Bayesian networks have proven extremely useful for classifying events and documents, reliability analysis, and in many other fields. Essentially, wherever a well-defined chain of causation given between many pieces of data exists, a Bayes net can help provide probabilities for the “hidden variables” of a system: in the cases above, for example, the category a document belongs to, the probability a system will fail if a certain component fails, etc.
As part of another project here at Highgroove, I’ve been developing a gem called glymour that learns a Bayes net’s structure automatically, which is important when it becomes impractical to manually define causal relationships (e.g. when taking into account dozens of different variables). Working on an open-source gem while relating it to a larger project has made me understand one of its many benefits: open source code is kind of like a constrained writing in which you are constrained to being as general-purpose as possible (and reasonable).

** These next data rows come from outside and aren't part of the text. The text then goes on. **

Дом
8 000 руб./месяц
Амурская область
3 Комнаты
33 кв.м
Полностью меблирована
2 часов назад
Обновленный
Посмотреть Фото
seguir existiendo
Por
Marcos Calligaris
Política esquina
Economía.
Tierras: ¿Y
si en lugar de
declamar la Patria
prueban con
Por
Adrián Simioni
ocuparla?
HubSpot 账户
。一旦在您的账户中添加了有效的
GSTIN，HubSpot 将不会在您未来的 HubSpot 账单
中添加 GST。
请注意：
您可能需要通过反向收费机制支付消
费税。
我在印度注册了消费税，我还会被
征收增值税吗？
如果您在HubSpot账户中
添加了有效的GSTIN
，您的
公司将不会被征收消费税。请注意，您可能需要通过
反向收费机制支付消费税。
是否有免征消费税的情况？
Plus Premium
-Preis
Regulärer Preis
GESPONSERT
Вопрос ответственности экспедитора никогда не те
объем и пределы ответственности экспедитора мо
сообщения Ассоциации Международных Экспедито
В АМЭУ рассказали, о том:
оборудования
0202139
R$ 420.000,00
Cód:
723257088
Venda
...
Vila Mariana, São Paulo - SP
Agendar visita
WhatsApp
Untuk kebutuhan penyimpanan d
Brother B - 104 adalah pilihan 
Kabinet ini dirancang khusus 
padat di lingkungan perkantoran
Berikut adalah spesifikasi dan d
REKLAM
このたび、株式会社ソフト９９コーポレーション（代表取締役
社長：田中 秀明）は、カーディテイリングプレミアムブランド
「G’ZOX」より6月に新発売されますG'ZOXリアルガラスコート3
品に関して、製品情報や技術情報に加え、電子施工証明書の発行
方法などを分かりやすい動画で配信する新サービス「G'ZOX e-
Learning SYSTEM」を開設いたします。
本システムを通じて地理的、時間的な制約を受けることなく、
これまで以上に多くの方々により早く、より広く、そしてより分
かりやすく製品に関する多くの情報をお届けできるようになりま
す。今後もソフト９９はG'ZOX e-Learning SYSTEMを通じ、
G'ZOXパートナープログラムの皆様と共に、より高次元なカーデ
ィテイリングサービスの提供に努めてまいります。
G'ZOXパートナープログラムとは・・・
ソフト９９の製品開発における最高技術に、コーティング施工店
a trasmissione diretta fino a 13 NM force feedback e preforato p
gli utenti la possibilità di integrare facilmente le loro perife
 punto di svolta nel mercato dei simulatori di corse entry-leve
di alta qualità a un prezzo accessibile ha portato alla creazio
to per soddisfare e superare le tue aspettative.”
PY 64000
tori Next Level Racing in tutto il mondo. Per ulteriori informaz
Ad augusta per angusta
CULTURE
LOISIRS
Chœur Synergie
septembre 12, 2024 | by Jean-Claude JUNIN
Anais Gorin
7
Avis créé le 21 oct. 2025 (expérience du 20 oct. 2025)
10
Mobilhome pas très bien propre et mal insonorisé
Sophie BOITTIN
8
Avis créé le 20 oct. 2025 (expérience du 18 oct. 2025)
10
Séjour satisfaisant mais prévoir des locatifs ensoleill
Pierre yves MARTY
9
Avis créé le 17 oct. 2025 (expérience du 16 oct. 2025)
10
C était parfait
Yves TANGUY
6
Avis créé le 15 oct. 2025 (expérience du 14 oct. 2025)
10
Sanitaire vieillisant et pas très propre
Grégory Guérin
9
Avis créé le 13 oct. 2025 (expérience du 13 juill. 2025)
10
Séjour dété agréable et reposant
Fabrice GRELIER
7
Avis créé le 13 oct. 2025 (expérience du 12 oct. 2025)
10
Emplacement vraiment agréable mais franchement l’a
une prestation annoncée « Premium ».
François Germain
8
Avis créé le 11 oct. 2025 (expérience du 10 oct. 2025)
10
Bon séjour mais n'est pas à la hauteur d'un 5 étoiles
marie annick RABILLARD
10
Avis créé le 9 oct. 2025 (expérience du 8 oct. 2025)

Writing a piece of open source software – especially, of course, a gem or some other kind of package/plugin – forces the coder to write in a highly modular and iterative way. Beyond the normal considerations of reusable code, DRY, etc., all possible use cases must be considered. For example, though I intend to use glymour mainly with ActiveRecord objects as stores for sample data, working on it as a gem had me quickly realize that others using it might be reading from a file, or user input, or many other scenarios. Thus, glymour instead uses a user-defined block for retrieving data, allowing for any of these possibilities. In turn, this made testing much easier (since a simple array could be filled with hashes of test data).
It’s been rewarding working on something intended for the public; we try to work open source as much as we can, and really digging in to an open project has helped me understand why.
Does writing open source software benefit your style? How?